Il l’avait oublié. Bah, ç’aurait pu être pire. Garson Campbell était un type intéressant, pince-sans-rire, voire un brin cynique, et Mariah, quelqu’un de particulièrement sensé. Contrairement à la plupart des femmes, elle n’était portée ni sur les commérages ni sur la coquetterie.
— N’est-ce pas Reggie Southeron qui est passé dans la matinée ? demanda Augusta.
— Si.
— Que voulait-il, un samedi matin ?
— Pas grand-chose. Il se fait du souci parce que la police perturbe les domestiques en les harcelant de questions et d’insinuations.
— Perturbe les domestiques ? répéta-t-elle, incrédule.
Il la regarda par-dessus le plat de saumon.
— Eh bien, oui. Pourquoi ?
— Ne soyez pas ridicule, Brandon. Reggie se moque éperdument des domestiques, les siens ou ceux des autres. Qu’attendait-il de vous, de toute façon ?
Il sourit malgré lui.
— Qu’est-ce qui vous fait croire ça ? Qu’il attendait quelque chose de moi ?
— Il n’était pas venu ici boire votre madère. Vous lui offrez toujours ce que vous avez de pire, et il le sait. Que voulait-il ?
— Que je parle à Robert Carlton pour voir s’il ne pourrait pas convaincre la police d’abandonner ses investigations. Ils ne découvriront sans doute jamais la vérité ; ils ne réussiront qu’à perdre leur temps et à faire jaser. Il a probablement raison.

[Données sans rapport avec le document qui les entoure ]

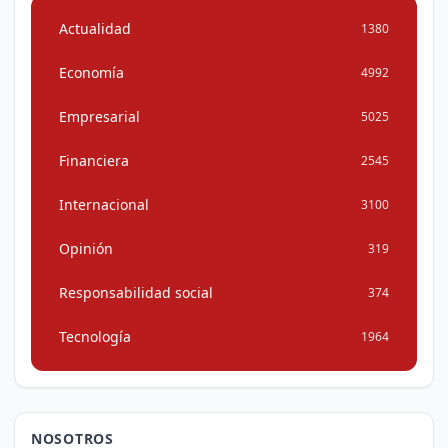
Actualidad
1380
Economía
4992
Empresarial
5025
Financiera
2545
Internacional
3100
Opinión
319
Responsabilidad social
374
Tecnología
1964
NOSOTROS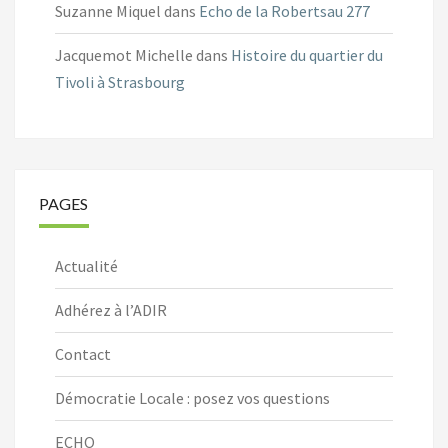
Suzanne Miquel
dans
Echo de la Robertsau 277
Jacquemot Michelle
dans
Histoire du quartier du
Tivoli à Strasbourg
PAGES
Actualité
Adhérez à l’ADIR
Contact
Démocratie Locale : posez vos questions
ECHO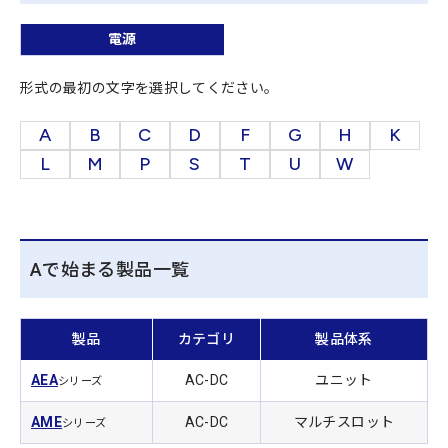
電源
形式の最初の文字を選択してください。
A
B
C
D
F
G
H
K
L
M
P
S
T
U
W
Aで始まる製品一覧
製品
カテゴリ
製品体系
AEA
AC-DC
ユニット
シリーズ
AME
AC-DC
マルチスロット
シリーズ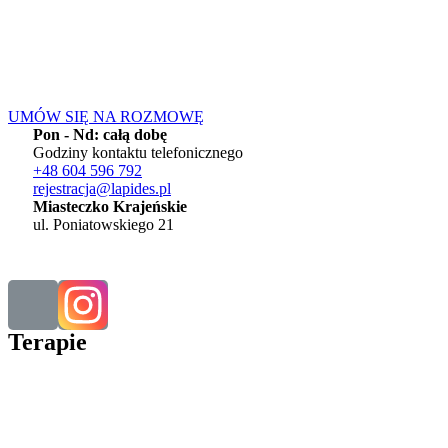
UMÓW SIĘ NA ROZMOWĘ
Pon - Nd: całą dobę
Godziny kontaktu telefonicznego
+48 604 596 792
rejestracja@lapides.pl
Miasteczko Krajeńskie
ul. Poniatowskiego 21
Terapie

— Il a raison, acquiesça-t-elle sèchement. Mais à mon avis, ce n’est pas ça qui l’inquiète. Et je doute que ce curieux jeune homme – il s’appelle Pitt, je crois – abandonne l’enquête sans avoir poussé ses recherches beaucoup plus loin qu’il ne l’a fait jusqu’à présent. Enfin, vous pouvez toujours essayer, si ça vous chante. Pour éviter à Reggie de se couvrir de ridicule. Ça risquerait de déteindre sur nous tous. Sans parler de la position gênante d’Adelina, la pauvre.
— Pourquoi Reggie se couvrirait-il de ridicule ?
Il n’avait aucune intention de lui parler de Dolly.
Ce n’était pas un sujet à aborder avec une honnête femme.
Augusta soupira.
— Quelquefois, Brandon, j’ai l’impression que vous affectez d’être obtus uniquement pour me contrarier. Reggie préfère éviter que la police questionne ses domestiques de trop près, vous le savez aussi bien que moi.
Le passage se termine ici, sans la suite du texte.